Private sector urged to get involved in addressing challenges of displacement in Africa

By Morkporkpor Anku 

Accra, Nov 3, GNA – Ms Kelly Clements, Deputy High Commissioner, United Nations High Commissioner for Refugees (UNHCR), has urged the private sector to be involved in addressing challenges associated with displacement in Africa. 

She said more forcibly displaced persons represented the most vulnerable communities in Africa, and that individuals had fled their homes because of conflict, violence, persecution or climate change. 

The Deputy High Commissioner was speaking at the second edition of the Africa Forum on Displacement: Private Sector Solutions (AFD 2023), in Accra on Thursday. 
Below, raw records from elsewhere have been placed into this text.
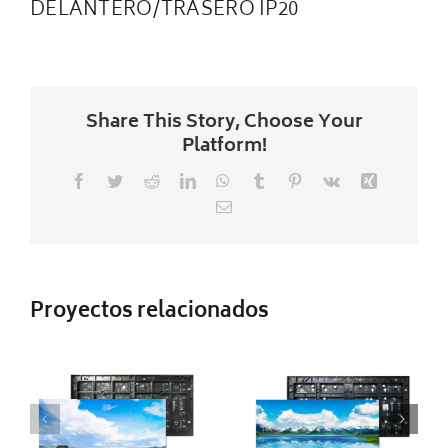
DELANTERO/TRASERO IP20
Share This Story, Choose Your
Platform!
Facebook
Twitter
Reddit
LinkedIn
WhatsApp
Tumblr
Pinterest
Vk
Xing
Correo
electrónico
MODULO P3
MODULO P2,5
INTERIOR
INTERIOR
Proyectos relacionados
320X160MM
320X160MM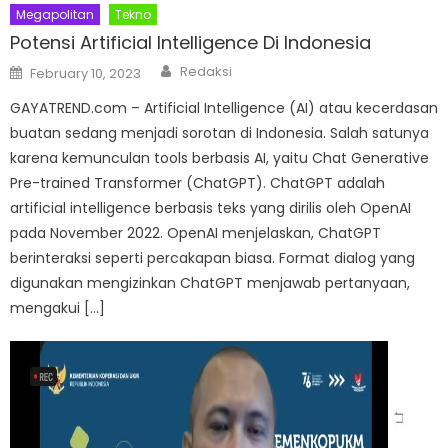
Megapolitan
Tekno
Potensi Artificial Intelligence Di Indonesia
Author
Posted
Redaksi
February 10, 2023
on
GAYATREND.com – Artificial Intelligence (AI) atau kecerdasan
buatan sedang menjadi sorotan di Indonesia. Salah satunya
karena kemunculan tools berbasis AI, yaitu Chat Generative
Pre-trained Transformer (ChatGPT). ChatGPT adalah
artificial intelligence berbasis teks yang dirilis oleh OpenAI
pada November 2022. OpenAI menjelaskan, ChatGPT
berinteraksi seperti percakapan biasa. Format dialog yang
digunakan mengizinkan ChatGPT menjawab pertanyaan,
mengakui […]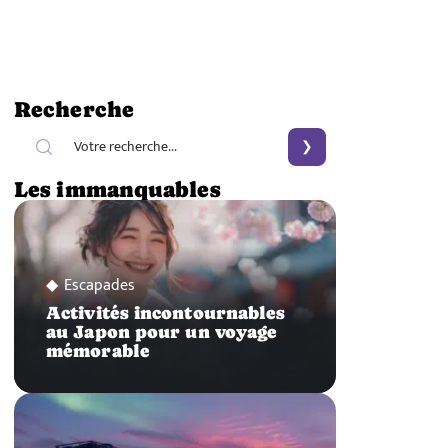
Recherche
Les immanquables
Escapades
Activités incontournables
au Japon pour un voyage
mémorable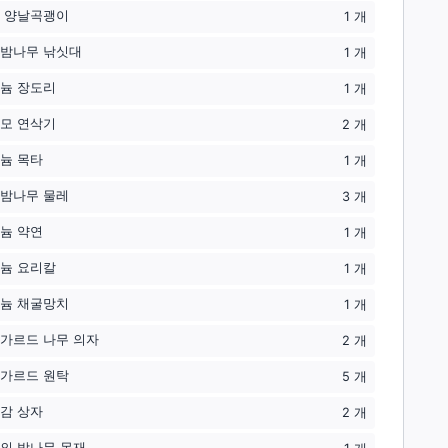
 양날곡괭이
1
개
밤나무 낚싯대
1
개
늄 장도리
1
개
모 연삭기
2
개
늄 목타
1
개
밤나무 물레
3
개
늄 약연
1
개
늄 요리칼
1
개
늄 채굴망치
1
개
가르드 나무 의자
2
개
가르드 원탁
5
개
감 상자
2
개
의 밤나무 목재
The AFD 2023 seeks to address the urgent and complex challenges and opportunities of displacement in Africa, and also to encourage private companies to commit at least one per cent of their resources to support forcibly displaced populations. 

The AFD 2023 is Co-Convened by the Amahoro Coalition, UNHCR, the UN Refugee Agency, and Inkomoko, with support from the Mastercard Foundation and IKEA Foundation. 

The first edition was held in Kigali, Rwanda, in 2021 to raise awareness among Africa’s private sector stakeholders about the challenges faced by forcibly displaced people in Africa. 

Ms Clements said more emergencies across Africa were causing new crises and further straining resources amidst old crises that continued to fester, with conflicts dragging on, generated by war and conflict, and climate-related events becoming ever more damaging. 

“There is an immense need for solutions to help include forcibly displaced and stateless people in the national systems of the African countries, and ensuring that children can learn, adults can work, everybody has access to health care, leaving no one behind,” she added. 

Professor Kenneth Agyemang Attafuah, Chairman, Ghana Refugee Board, said the government deemed it important to ensure that the vulnerable in society were taken care of, their rights upheld and that they were not left behind. 

“To this end, provision is made through the implementation of the Livelihood Empowerment Against Poverty programme,” he added. 

Professor Attafuah said the programme sought to ensure that the most vulnerable in society were supported and that Ghana had always ensured the inclusion of refugees in society.  

He said traditional donors and sources of funding of UNHCR were now overstretched, and that it was time for all and sundry to come together and ensure that no one was left behind.  

“Ghana has spent a lot of resources in the areas of education, health and indeed many other sectors to ensure that displaced persons are not marginalised,” Prof Attafuah added. 

“I am happy to report that the Government waived 90 per cent of the fee for indefinite residence permits for former Ivorian refugees, which is only one example of the many things we do to improve the lot of displaced persons,” he said.